# Problem requirements
Would you retype the listing below word for word, without any of its pictures?

# Data excerpt
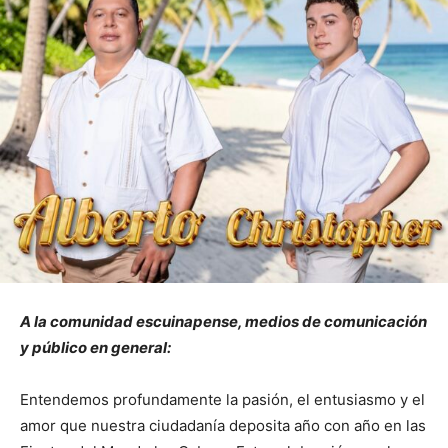
A la comunidad escuinapense, medios de comunicación
y público en general:
Entendemos profundamente la pasión, el entusiasmo y el
amor que nuestra ciudadanía deposita año con año en las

# Output of the exercise
A la comunidad escuinapense, medios de comunicación
y público en general:
Entendemos profundamente la pasión, el entusiasmo y el
amor que nuestra ciudadanía deposita año con año en las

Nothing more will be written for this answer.